Remembering David Berman, Who Memorialized Suffering Through Song
Photo by Brent Stewart
Wondering about the well-being of writers who put their darkness out there in the light, and share it with an audience, is a mystery with no sound resolution. David Berman, the late poet and songwriter of Silver Jews’ artful American music, touched many with his surreal words on love, loss, and holiness. He was also one of those rarefied writers, self-aware enough to look at himself with profound clarity, morbidly funny, and devastatingly sad.
Berman died Wednesday at age 52, and the cause has not been reported as of this writing. Speculation can be profane, but his openness about depression and the body of work he left behind paint a sobering narrative.
Bob Nastanovich of Pavement fame, who frequently collaborated with Berman in Silver Jews, released a statement on Berman’s death:
“It was enlightening to have such a talented friend at a young age and realize that the talent wasn’t always a blessing,” he wrote. “David battled mental illness for nearly all of his life. He had professional help and the unyielding support of hundreds of good friends. He had many loving and devoted fans.”
Last month Berman released his first new LP in 11 years as Purple Mountains, and he was set to begin a tour this weekend.
The lyrics from the Purple Mountains tune, “Nights That Won’t Happen,” now sound prescient:
The world is like a roadside inn and we’re the guests inside
And death is a black camel that kneels down so we can ride
And when the dying’s finally done, and the suffering subsides
All the suffering gets done by the ones we leave behind
On nights that won’t happen
Time we won’t spend
Time we won’t spend
With each other again
Nights that won’t happen
Never reaching the end
Night that won’t happen
We can’t even begin
There are several moments in Berman’s poetry, and Silver Jews lyrics, too, where the pale specter of death comes to greet him. Berman always narrowly survived with his grace and wit to guide him.
We arrive at one such crossroads in “The Wild Kindness,” the closing standout to the Silver Jews’ 1998 masterpiece American Water, when Berman intones, “I’m gonna shine out in the wild silence / And spurn the sin of giving in.” It’s a moment of joy at the end of a bleak journey through the bucolic American landscape.
Another such line comes on Starlite Walker’s closing number, “Death of an Heir of Sorrows,” when Berman proclaims in his morose baritone: “I have not avoided certainty, it has always just alluded me / I wish I knew / I wish I knew for true.”
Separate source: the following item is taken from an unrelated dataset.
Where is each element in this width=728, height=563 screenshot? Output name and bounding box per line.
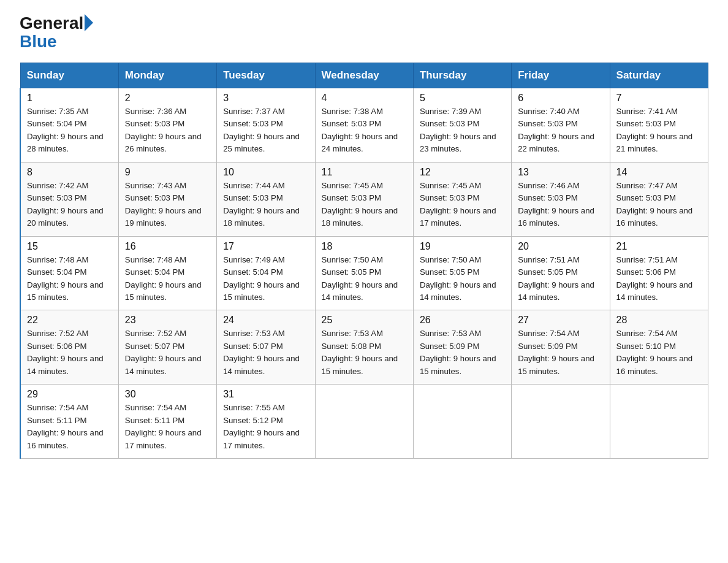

Social media eulogies from fans and friends consistently acknowledge that Berman didn’t hide his pain away, but rather memorialized it, even edified it, in song.
The poet Hanif Abdurraqib wrote, “David Berman was so unafraid of publicly wrestling with his own sadness, and so unafraid of being honest about what it is to sometimes lose that wrestling match. There are so many ways to feel small while tumbling through the world. Berman made a few seem comforting.”
Elsewhere, the paradox of a listener deriving joy from Berman’s sorrow was called out.
“Hurts that David Berman was suffering so much,” wrote songwriter Ryley Walker. “He brought me and I’m sure all of you so much joy. Twisted eccentricities of the suburbs were psychedelic cartoons in his lyrics. Sad day. It’s raining in NYC.”
Berman, who stated in recent final interviews that he had moved away from his formerly rekindled faith in Judaism, nonetheless had a deep and profound grasp of Jewish views on death as a transference, a passage into mystery.
The Mourner’s Kaddish exalts the lord’s name, and the kingdom of heaven, as echoing “beyond all earthly words and songs of blessing, praise, and comfort.” To that end, the mystery of death lies beyond words and music, something that cannot be quantified, and by extension, an inevitability we are temporarily shielded from so long as we sing toward the sky.
Berman had issues with what he came to call “such a subtle God” in Purple Mountains’ “Margaritas at the Mall,” using a backdrop of American capitalism to question and bemoan the premise that this seemingly almighty power has chosen to show wisdom in small, seemingly inconsequential ways while ignoring vast injustices that such a power could seemingly right. To that end, it’s all the more disquieting to think that Berman hadn’t found peace with his spirituality up until his death.
The unshakable feeling that Berman bore his suffering before us for our benefit, or more profanely, our entertainment, should not be dismissed. When an artist shares so much of their vulnerability before an audience, there’s this assumption that the ritual of creation somehow serves as therapy, soothes the pain, acts as a medicine or a balm, because that’s what we feel when we sit with their rawness.
Berman’s untimely death reminds us, then, that the relationship between artist and audience is not always an even exchange or reciprocal exercise in healing. Any assumption that an artist who can so transparently share their pain has already moved past their suffering should also be understood as optimistic naïveté. Truth is often much less balanced and pristine than polished verse.
CORRECTION: An earlier version of this story contained a poem by a different David Berman, incorrectly attributed to the musician.